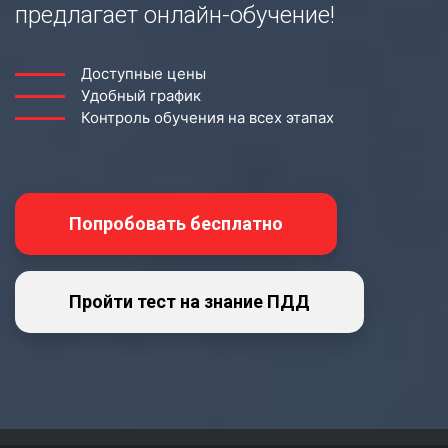
предлагает онлайн-обучение!
Доступные цены
Удобный график
Контроль обучения на всех этапах
Попробовать бесплатно
Пройти тест на знание ПДД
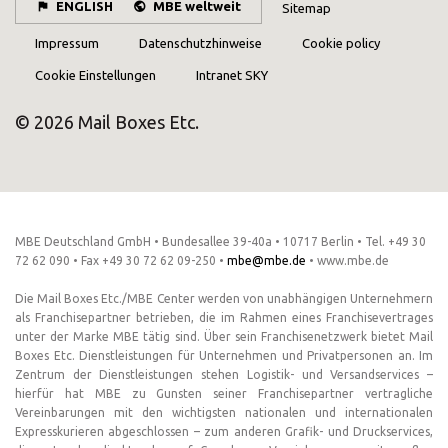
ENGLISH
MBE weltweit
Sitemap
Impressum
Datenschutzhinweise
Cookie policy
Cookie Einstellungen
Intranet SKY
© 2026 Mail Boxes Etc.
MBE Deutschland GmbH • Bundesallee 39-40a • 10717 Berlin • Tel. +49 30
72 62 090 • Fax +49 30 72 62 09-250 •
mbe@mbe.de
• www.mbe.de
Die Mail Boxes Etc./MBE Center werden von unabhängigen Unternehmern
als Franchisepartner betrieben, die im Rahmen eines Franchisevertrages
unter der Marke MBE tätig sind. Über sein Franchisenetzwerk bietet Mail
Boxes Etc. Dienstleistungen für Unternehmen und Privatpersonen an. Im
Zentrum der Dienstleistungen stehen Logistik- und Versandservices –
hierfür hat MBE zu Gunsten seiner Franchisepartner vertragliche
Vereinbarungen mit den wichtigsten nationalen und internationalen
Expresskurieren abgeschlossen – zum anderen Grafik- und Druckservices,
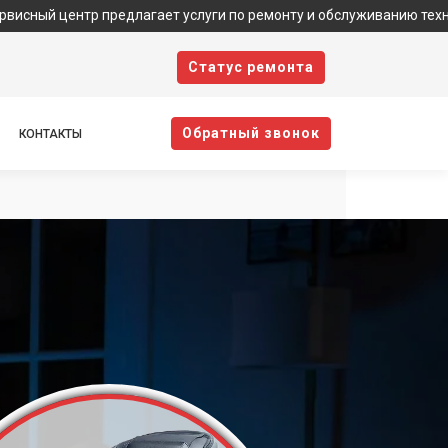
тр предлагает услуги по ремонту и обслуживанию техники Yamaguc
Cтатус ремонта
Oбратный звонок
КОНТАКТЫ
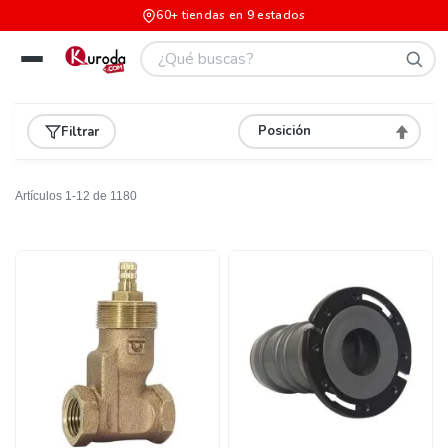
60+ tiendas en 9 estados
Filtrar
Asignar
Direcció
Descend
Artículos
1
-
12
de
1180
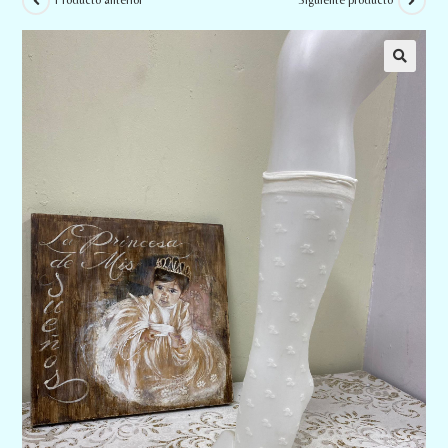
Producto anterior
Siguiente producto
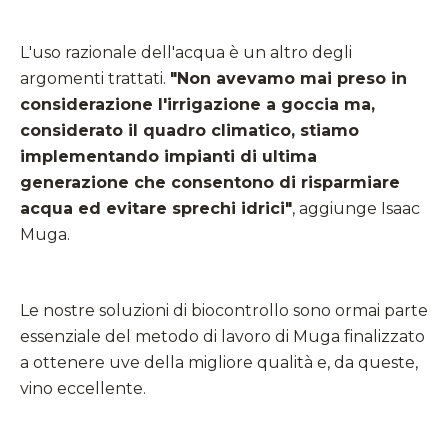
L'uso razionale dell'acqua è un altro degli
argomenti trattati.
"Non avevamo mai preso in
considerazione l'irrigazione a goccia ma,
considerato il quadro climatico, stiamo
implementando impianti di ultima
generazione che consentono di risparmiare
acqua ed evitare sprechi idrici"
,
aggiunge Isaac
Muga.
Le nostre soluzioni di biocontrollo sono ormai parte
essenziale del metodo di lavoro di Muga finalizzato
a ottenere uve della migliore qualità e, da queste,
vino eccellente.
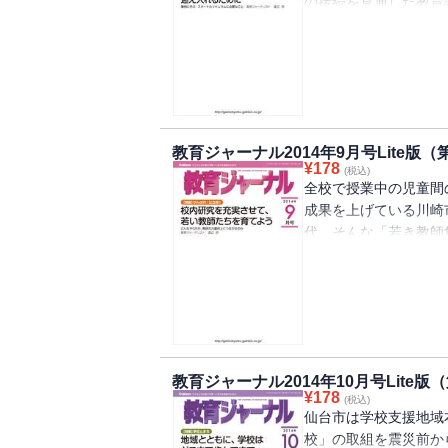
の接続を見通した教育
ついて、そのねらいや
する
教育ジャーナル2014年9月号Lite版（
¥
178
(税込)
全校で授業中の児童間
成果を上げている川崎
代。そんな「若き教師
という。若き教員を育
する
教育ジャーナル2014年10月号Lite版
¥
178
(税込)
仙台市は学校支援地域
校」の取組を震災前か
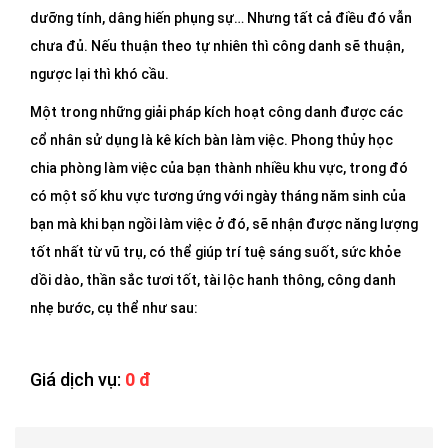
DỊCH
dưỡng tính, dâng hiến phụng sự… Nhưng tất cả điều đó vẫn
VỤ
chưa đủ. Nếu thuận theo tự nhiên thì công danh sẽ thuận,
BÀI
ngược lại thì khó cầu.
VIẾT
Một trong những giải pháp kích hoạt công danh được các
cổ nhân sử dụng là kê kích bàn làm việc. Phong thủy học
chia phòng làm việc của bạn thành nhiều khu vực, trong đó
có một số khu vực tương ứng với ngày tháng năm sinh của
bạn mà khi bạn ngồi làm việc ở đó, sẽ nhận được năng lượng
tốt nhất từ vũ trụ, có thể giúp trí tuệ sáng suốt, sức khỏe
dồi dào, thần sắc tươi tốt, tài lộc hanh thông, công danh
nhẹ bước, cụ thể như sau:
Giá dịch vụ:
0 đ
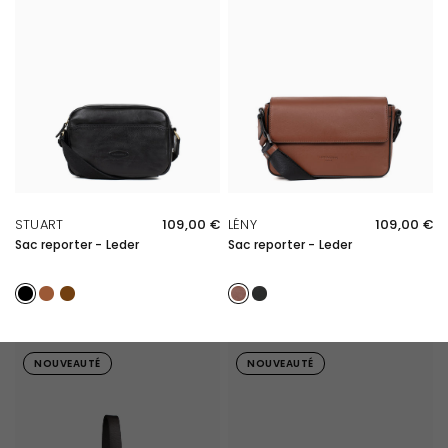
SCHNELLE ÜBERSICHT
SCHNELLE ÜBERSICHT
STUART
109,00 €
LÉNY
109,00 €
Sac reporter - Leder
Sac reporter - Leder
Noir
Cognac
Marron
Cognac
Noir
NOUVEAUTÉ
NOUVEAUTÉ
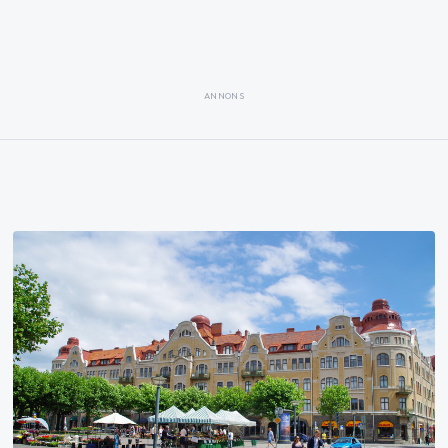
ANNONS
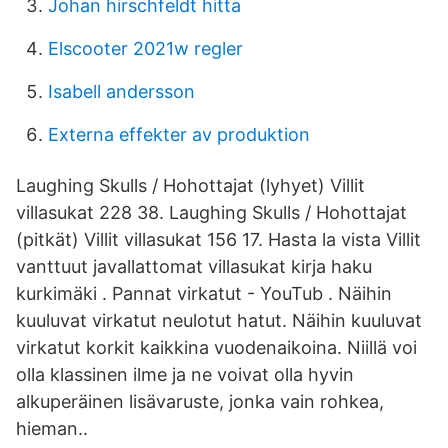
Johan hirschfeldt hitta
Elscooter 2021w regler
Isabell andersson
Externa effekter av produktion
Laughing Skulls / Hohottajat (lyhyet) Villit
villasukat 228 38. Laughing Skulls / Hohottajat
(pitkät) Villit villasukat 156 17. Hasta la vista Villit
vanttuut javallattomat villasukat kirja haku
kurkimäki . Pannat virkatut - YouTub . Näihin
kuuluvat virkatut neulotut hatut. Näihin kuuluvat
virkatut korkit kaikkina vuodenaikoina. Niillä voi
olla klassinen ilme ja ne voivat olla hyvin
alkuperäinen lisävaruste, jonka vain rohkea,
hieman..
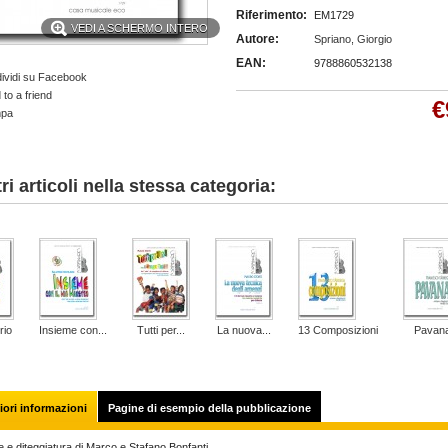
Riferimento:
EM1729
VEDI A SCHERMO INTERO
Autore:
Spriano, Giorgio
EAN:
9788860532138
ividi su Facebook
to a friend
€
mpa
tri articoli nella stessa categoria:
rio
Insieme con...
Tutti per...
La nuova...
13 Composizioni
Pavan
ori informazioni
Pagine di esempio della pubblicazione
 e diteggiatura di Marco e Stafano Bonfanti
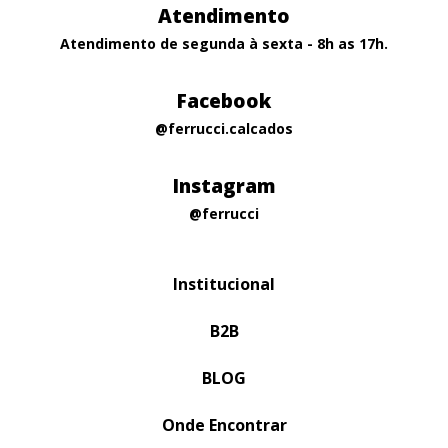
Atendimento
Atendimento de segunda à sexta - 8h as 17h.
Facebook
@ferrucci.calcados
Instagram
@ferrucci
Institucional
B2B
BLOG
Onde Encontrar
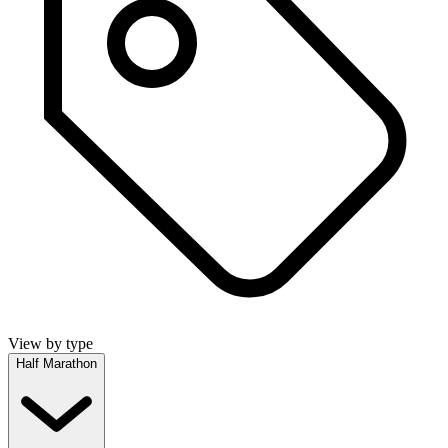
View by type
Half Marathon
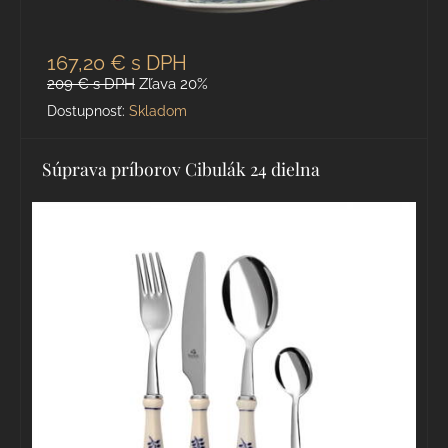
167,20 €
s DPH
209 €
s DPH
Zľava 20%
Dostupnosť:
Skladom
Súprava príborov Cibulák 24 dielna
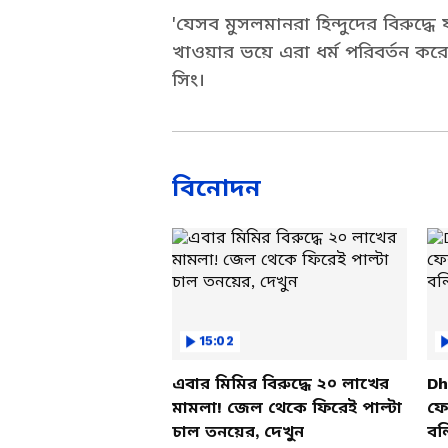
'যেসব মুসলমানরা হিন্দুদের বিরুদ্ধে ষড
খাওয়ার ভয়ে এরা ধর্ম পরিবর্তন করে
সিং।
বিনোদন
15:02
এবার মিমির বিরুদ্ধে ২০ লাখের
Dh
মামলা! জেল থেকে ফিরেই পাল্টা
ফের
চাল তনয়ের, দেখুন
বল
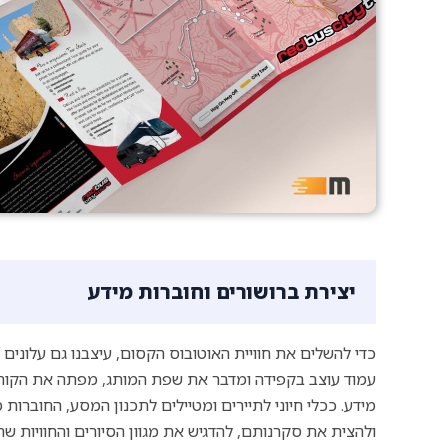
יצירת ברושורים וחוברות מידע
כדי להשלים את חוויית האוטובוס הקסום, עיצבנו גם עלונים 
עמוד עוצב בקפידה ומדבר את שפת המותג, מפתה את הקוראי
מידע. ככלי חיוני לתיירים ומטיילים לתכנון המסע, החוברות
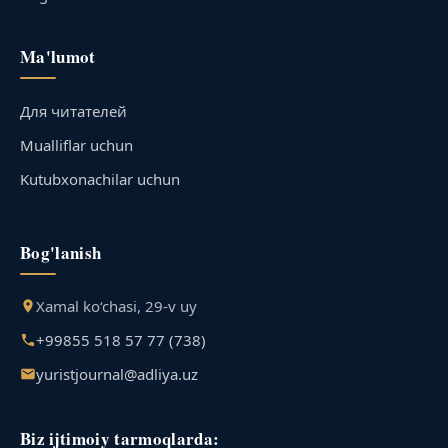
Ma'lumot
Для читателей
Mualliflar uchun
Kutubxonachilar uchun
Bog'lanish
Xamal ko‘chasi, 29-v uy
+99855 518 57 77 (738)
yuristjournal@adliya.uz
Biz ijtimoiy tarmoqlarda:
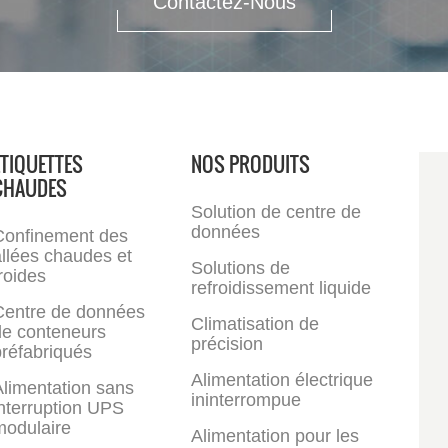
Contactez-Nous
ÉTIQUETTES
NOS PRODUITS
CHAUDES
Solution de centre de
données
Confinement des
llées chaudes et
Solutions de
roides
refroidissement liquide
Centre de données
Climatisation de
de conteneurs
précision
réfabriqués
Alimentation électrique
limentation sans
ininterrompue
nterruption UPS
modulaire
Alimentation pour les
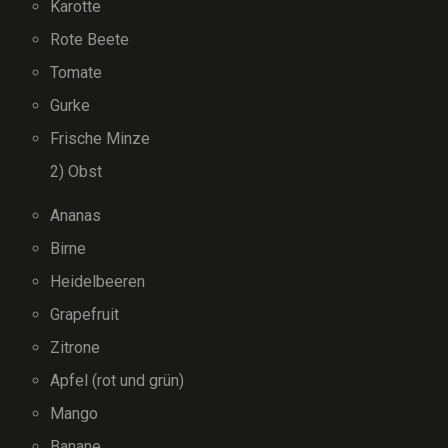
Karotte
Rote Beete
Tomate
Gurke
Frische Minze
2) Obst
Ananas
Birne
Heidelbeeren
Grapefruit
Zitrone
Apfel (rot und grün)
Mango
Banane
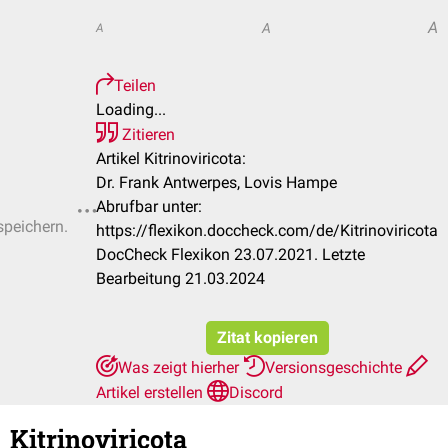
A
A
A
Teilen
Loading...
Zitieren
Artikel Kitrinoviricota:
Dr. Frank Antwerpes, Lovis Hampe
Abrufbar unter:
speichern.
https://flexikon.doccheck.com/de/Kitrinoviricota
DocCheck Flexikon 23.07.2021. Letzte
Bearbeitung 21.03.2024
Zitat kopieren
Was zeigt hierher
Versionsgeschichte
Artikel erstellen
Discord
Kitrinoviricota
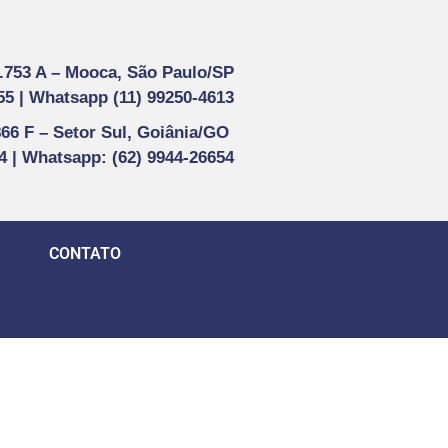
1.753 A –
Mooca, São Paulo/SP
55 |
Whatsapp (
11) 99250-4613
866 F –
Setor Sul, Goiânia/GO
44 | Whatsapp
: (62) 9944-26654
CONTATO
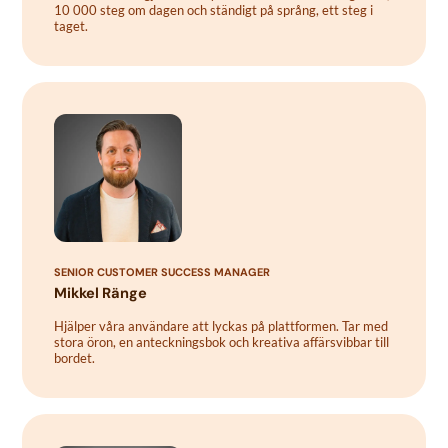
10 000 steg om dagen och ständigt på språng, ett steg i
taget.
SENIOR CUSTOMER SUCCESS MANAGER
Mikkel Ränge
Hjälper våra användare att lyckas på plattformen. Tar med
stora öron, en anteckningsbok och kreativa affärsvibbar till
bordet.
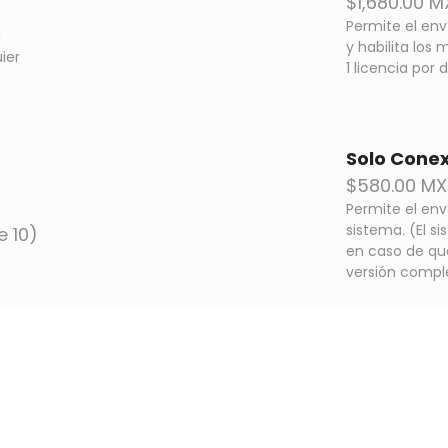
$1,680.00 
Permite el env
a
y habilita los 
ier
1 licencia por d
Solo
Conex
$580.00 MX
Permite el env
sistema. (El s
e 10)
en caso de qu
versión compl
REVENDEDORES
Redes Inte
A NEGOCIOS
AVISO DE PRIVACIDAD
NUBE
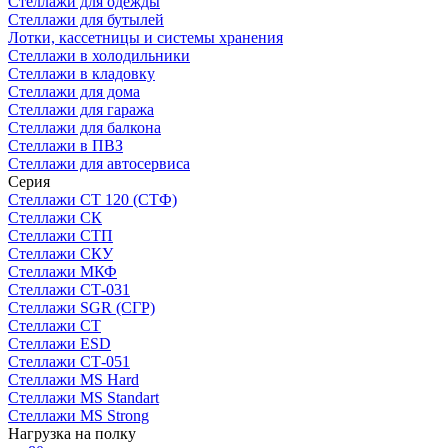
Стеллажи для одежды
Стеллажи для бутылей
Лотки, кассетницы и системы хранения
Стеллажи в холодильники
Стеллажи в кладовку
Стеллажи для дома
Стеллажи для гаража
Стеллажи для балкона
Стеллажи в ПВЗ
Стеллажи для автосервиса
Серия
Стеллажи СТ 120 (СТФ)
Стеллажи СК
Стеллажи СТП
Стеллажи СКУ
Стеллажи МКФ
Стеллажи СТ-031
Стеллажи SGR (СГР)
Стеллажи СТ
Стеллажи ESD
Стеллажи СТ-051
Стеллажи MS Hard
Стеллажи MS Standart
Стеллажи MS Strong
Нагрузка на полку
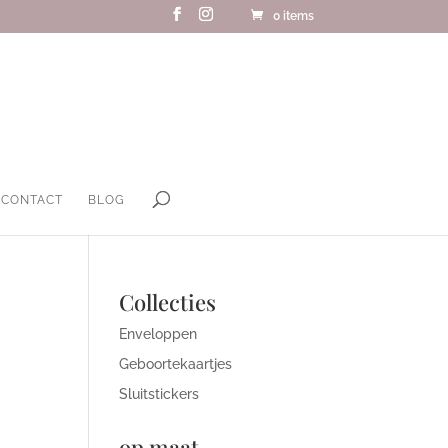
0 items
CONTACT
BLOG
Collecties
Enveloppen
Geboortekaartjes
Sluitstickers
op maat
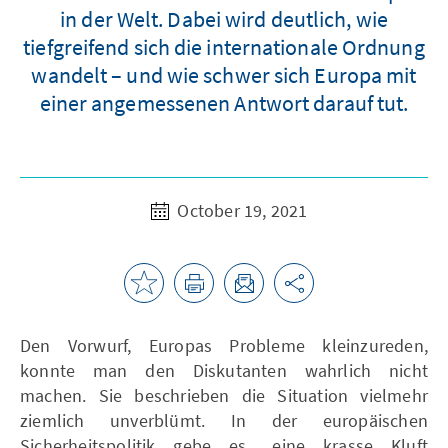
in der Welt. Dabei wird deutlich, wie
tiefgreifend sich die internationale Ordnung
wandelt – und wie schwer sich Europa mit
einer angemessenen Antwort darauf tut.
October 19, 2021
Den Vorwurf, Europas Probleme kleinzureden,
konnte man den Diskutanten wahrlich nicht
machen. Sie beschrieben die Situation vielmehr
ziemlich unverblümt. In der europäischen
Sicherheitspolitik gebe es „eine krasse Kluft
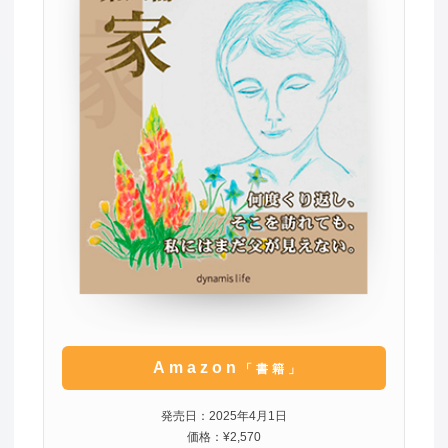
Amazon
「書籍」
発売日：2025年4月1日
価格：¥2,570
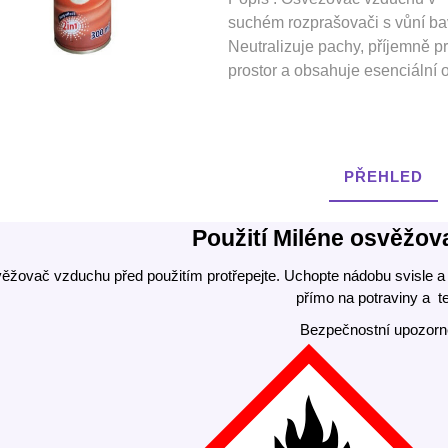
suchém rozprašovači s vůní ba
Neutralizuje pachy, příjemně p
prostor a obsahuje esenciální o
PŘEHLED
Použití Miléne osvěžov
ěžovač vzduchu před použitím protřepejte. Uchopte nádobu svisle a 
přímo na potraviny a tex
Bezpečnostní upozorn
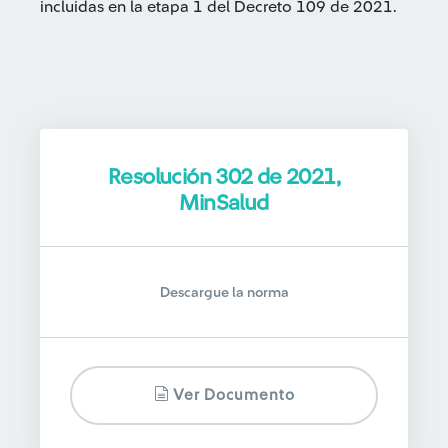
incluidas en la etapa 1 del Decreto 109 de 2021.
Resolución 302 de 2021,
MinSalud
Descargue la norma
Ver Documento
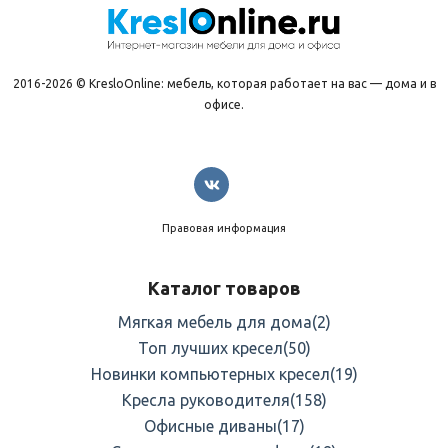
2016-2026 © KresloOnline: мебель, которая работает на вас — дома и в
офисе.
Правовая информация
Каталог товаров
Мягкая мебель для дома
(2)
Топ лучших кресел
(50)
Новинки компьютерных кресел
(19)
Кресла руководителя
(158)
Офисные диваны
(17)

- - -

Repeat exactly the lines starting at the line with "2016-2026 © KresloOnline: мебель, которая" and ending with the final line of the entries. Include nothing else.

2016-2026 © KresloOnline: мебель, которая работает на вас — дома и в
офисе.
Правовая информация
Каталог товаров
Мягкая мебель для дома
(2)
Топ лучших кресел
(50)
Новинки компьютерных кресел
(19)
Кресла руководителя
(158)
Офисные диваны
(17)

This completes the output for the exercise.